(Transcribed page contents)
--- START ---

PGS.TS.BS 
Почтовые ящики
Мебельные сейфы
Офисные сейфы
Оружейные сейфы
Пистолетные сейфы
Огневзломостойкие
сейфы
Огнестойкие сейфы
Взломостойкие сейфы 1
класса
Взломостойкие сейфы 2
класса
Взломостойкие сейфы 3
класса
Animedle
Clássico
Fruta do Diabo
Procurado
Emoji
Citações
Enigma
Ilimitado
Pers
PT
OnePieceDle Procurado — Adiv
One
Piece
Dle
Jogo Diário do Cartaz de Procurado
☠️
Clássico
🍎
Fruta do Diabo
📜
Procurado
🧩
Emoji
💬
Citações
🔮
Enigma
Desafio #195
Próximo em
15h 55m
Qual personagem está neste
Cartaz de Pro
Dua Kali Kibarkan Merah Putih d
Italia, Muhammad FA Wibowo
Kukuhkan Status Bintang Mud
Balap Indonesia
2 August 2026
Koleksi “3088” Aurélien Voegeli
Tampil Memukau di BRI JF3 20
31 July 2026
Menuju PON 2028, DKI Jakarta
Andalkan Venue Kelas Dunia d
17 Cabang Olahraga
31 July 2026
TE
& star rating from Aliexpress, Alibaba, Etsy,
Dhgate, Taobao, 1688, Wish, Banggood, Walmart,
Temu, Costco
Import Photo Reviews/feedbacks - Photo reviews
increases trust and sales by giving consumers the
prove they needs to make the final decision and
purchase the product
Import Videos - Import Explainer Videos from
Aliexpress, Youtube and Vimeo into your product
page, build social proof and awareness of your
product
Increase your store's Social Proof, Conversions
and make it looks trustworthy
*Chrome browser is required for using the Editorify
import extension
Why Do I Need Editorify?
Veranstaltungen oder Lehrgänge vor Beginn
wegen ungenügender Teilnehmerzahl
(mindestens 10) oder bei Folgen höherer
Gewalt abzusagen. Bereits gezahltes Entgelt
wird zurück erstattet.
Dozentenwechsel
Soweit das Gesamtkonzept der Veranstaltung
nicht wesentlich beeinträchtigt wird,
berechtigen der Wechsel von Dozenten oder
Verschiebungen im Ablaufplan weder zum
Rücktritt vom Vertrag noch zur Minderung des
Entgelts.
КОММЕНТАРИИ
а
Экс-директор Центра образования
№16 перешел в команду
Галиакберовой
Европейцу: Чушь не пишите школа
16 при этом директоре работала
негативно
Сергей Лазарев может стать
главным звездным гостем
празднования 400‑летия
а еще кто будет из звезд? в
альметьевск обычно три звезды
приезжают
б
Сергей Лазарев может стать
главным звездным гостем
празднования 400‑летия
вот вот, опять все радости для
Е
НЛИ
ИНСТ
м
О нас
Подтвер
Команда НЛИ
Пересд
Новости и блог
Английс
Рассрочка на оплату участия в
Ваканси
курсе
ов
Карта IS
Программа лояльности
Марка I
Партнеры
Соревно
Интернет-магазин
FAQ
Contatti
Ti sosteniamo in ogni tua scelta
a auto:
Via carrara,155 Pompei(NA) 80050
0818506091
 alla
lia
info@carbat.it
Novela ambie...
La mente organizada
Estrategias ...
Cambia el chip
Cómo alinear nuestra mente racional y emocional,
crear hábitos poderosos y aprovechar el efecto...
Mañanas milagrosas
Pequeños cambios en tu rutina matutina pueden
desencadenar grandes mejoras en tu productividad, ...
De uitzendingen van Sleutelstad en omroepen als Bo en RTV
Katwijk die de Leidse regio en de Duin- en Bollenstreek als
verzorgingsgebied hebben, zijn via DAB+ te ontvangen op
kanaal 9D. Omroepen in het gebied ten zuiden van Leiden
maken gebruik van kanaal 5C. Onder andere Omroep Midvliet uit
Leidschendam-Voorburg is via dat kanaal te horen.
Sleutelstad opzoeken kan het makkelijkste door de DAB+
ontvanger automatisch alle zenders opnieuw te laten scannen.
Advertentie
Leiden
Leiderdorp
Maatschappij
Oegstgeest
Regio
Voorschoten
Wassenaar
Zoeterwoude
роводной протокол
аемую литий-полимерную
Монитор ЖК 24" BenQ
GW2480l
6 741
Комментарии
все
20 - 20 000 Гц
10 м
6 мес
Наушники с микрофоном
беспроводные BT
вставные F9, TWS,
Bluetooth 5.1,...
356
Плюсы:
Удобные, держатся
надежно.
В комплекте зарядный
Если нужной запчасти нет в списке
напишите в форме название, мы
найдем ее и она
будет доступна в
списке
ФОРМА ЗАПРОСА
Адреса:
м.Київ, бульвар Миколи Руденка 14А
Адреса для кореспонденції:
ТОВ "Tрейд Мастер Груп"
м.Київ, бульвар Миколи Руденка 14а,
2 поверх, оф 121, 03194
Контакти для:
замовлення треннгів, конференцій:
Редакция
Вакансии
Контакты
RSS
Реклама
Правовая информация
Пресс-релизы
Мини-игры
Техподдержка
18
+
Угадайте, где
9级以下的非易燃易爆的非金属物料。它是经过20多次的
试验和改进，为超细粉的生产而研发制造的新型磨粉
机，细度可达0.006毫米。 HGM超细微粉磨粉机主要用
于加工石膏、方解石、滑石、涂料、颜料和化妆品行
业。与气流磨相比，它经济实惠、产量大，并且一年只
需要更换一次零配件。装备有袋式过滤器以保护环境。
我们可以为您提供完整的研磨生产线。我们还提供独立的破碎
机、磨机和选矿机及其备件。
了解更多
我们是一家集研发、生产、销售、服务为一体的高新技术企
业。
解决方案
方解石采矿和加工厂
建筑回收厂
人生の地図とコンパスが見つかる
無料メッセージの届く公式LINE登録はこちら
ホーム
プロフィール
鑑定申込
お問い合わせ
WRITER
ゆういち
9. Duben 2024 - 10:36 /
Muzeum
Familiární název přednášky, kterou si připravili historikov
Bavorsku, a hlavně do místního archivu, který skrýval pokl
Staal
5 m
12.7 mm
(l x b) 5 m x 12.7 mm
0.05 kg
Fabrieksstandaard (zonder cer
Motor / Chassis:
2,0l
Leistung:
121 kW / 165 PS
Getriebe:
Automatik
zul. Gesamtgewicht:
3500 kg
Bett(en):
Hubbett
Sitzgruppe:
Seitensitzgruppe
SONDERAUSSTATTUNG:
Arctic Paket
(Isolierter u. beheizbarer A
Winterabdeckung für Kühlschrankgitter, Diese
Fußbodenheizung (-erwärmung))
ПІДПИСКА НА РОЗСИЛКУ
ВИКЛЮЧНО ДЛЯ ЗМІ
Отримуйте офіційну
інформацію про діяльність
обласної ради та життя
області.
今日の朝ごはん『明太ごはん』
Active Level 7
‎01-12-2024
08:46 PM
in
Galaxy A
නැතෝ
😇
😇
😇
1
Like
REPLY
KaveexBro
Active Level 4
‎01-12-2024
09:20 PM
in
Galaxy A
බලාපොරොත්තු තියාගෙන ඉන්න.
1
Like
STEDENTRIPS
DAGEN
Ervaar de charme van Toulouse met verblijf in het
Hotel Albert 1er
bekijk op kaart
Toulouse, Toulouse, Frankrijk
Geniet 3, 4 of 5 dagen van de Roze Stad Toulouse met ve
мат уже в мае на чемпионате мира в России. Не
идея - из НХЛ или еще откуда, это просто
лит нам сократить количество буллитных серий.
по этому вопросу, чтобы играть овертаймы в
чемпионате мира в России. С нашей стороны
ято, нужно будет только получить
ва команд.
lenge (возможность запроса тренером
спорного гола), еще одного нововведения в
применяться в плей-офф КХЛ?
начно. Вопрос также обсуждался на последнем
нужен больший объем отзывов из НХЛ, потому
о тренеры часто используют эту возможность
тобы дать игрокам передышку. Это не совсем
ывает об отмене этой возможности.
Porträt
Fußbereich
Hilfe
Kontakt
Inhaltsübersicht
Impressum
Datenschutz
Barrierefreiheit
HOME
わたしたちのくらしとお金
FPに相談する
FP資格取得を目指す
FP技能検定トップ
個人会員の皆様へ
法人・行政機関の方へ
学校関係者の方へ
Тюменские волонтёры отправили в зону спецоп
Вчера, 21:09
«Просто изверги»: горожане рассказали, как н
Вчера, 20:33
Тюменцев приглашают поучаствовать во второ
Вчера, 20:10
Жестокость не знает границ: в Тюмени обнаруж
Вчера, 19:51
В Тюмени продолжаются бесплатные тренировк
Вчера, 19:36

--- END ---

§ **What is required**: The stretch of entries above that starts with the line containing "Leidschendam-Voorburg is via" and goes on through the line containing "ВИКЛЮЧНО ДЛЯ ЗМІ" is to be transcribed exactly, and no other line is to be transcribed.

§ **Answer for this exercise**:
Leidschendam-Voorburg is via dat kanaal te horen.
Sleutelstad opzoeken kan het makkelijkste door de DAB+
ontvanger automatisch alle zenders opnieuw te laten scannen.
Advertentie
Leiden
Leiderdorp
Maatschappij
Oegstgeest
Regio
Voorschoten
Wassenaar
Zoeterwoude
роводной протокол
аемую литий-полимерную
Монитор ЖК 24" BenQ
GW2480l
6 741
Комментарии
все
20 - 20 000 Гц
10 м
6 мес
Наушники с микрофоном
беспроводные BT
вставные F9, TWS,
Bluetooth 5.1,...
356
Плюсы:
Удобные, держатся
надежно.
В комплекте зарядный
Если нужной запчасти нет в списке
напишите в форме название, мы
найдем ее и она
будет доступна в
списке
ФОРМА ЗАПРОСА
Адреса:
м.Київ, бульвар Миколи Руденка 14А
Адреса для кореспонденції:
ТОВ "Tрейд Мастер Груп"
м.Київ, бульвар Миколи Руденка 14а,
2 поверх, оф 121, 03194
Контакти для:
замовлення треннгів, конференцій:
Редакция
Вакансии
Контакты
RSS
Реклама
Правовая информация
Пресс-релизы
Мини-игры
Техподдержка
18
+
Угадайте, где
9级以下的非易燃易爆的非金属物料。它是经过20多次的
试验和改进，为超细粉的生产而研发制造的新型磨粉
机，细度可达0.006毫米。 HGM超细微粉磨粉机主要用
于加工石膏、方解石、滑石、涂料、颜料和化妆品行
业。与气流磨相比，它经济实惠、产量大，并且一年只
需要更换一次零配件。装备有袋式过滤器以保护环境。
我们可以为您提供完整的研磨生产线。我们还提供独立的破碎
机、磨机和选矿机及其备件。
了解更多
我们是一家集研发、生产、销售、服务为一体的高新技术企
业。
解决方案
方解石采矿和加工厂
建筑回收厂
人生の地図とコンパスが見つかる
無料メッセージの届く公式LINE登録はこちら
ホーム
プロフィール
鑑定申込
お問い合わせ
WRITER
ゆういち
9. Duben 2024 - 10:36 /
Muzeum
Familiární název přednášky, kterou si připravili historikov
Bavorsku, a hlavně do místního archivu, který skrýval pokl
Staal
5 m
12.7 mm
(l x b) 5 m x 12.7 mm
0.05 kg
Fabrieksstandaard (zonder cer
Motor / Chassis:
2,0l
Leistung:
121 kW / 165 PS
Getriebe:
Automatik
zul. Gesamtgewicht:
3500 kg
Bett(en):
Hubbett
Sitzgruppe:
Seitensitzgruppe
SONDERAUSSTATTUNG:
Arctic Paket
(Isolierter u. beheizbarer A
Winterabdeckung für Kühlschrankgitter, Diese
Fußbodenheizung (-erwärmung))
ПІДПИСКА НА РОЗСИЛКУ
ВИКЛЮЧНО ДЛЯ ЗМІ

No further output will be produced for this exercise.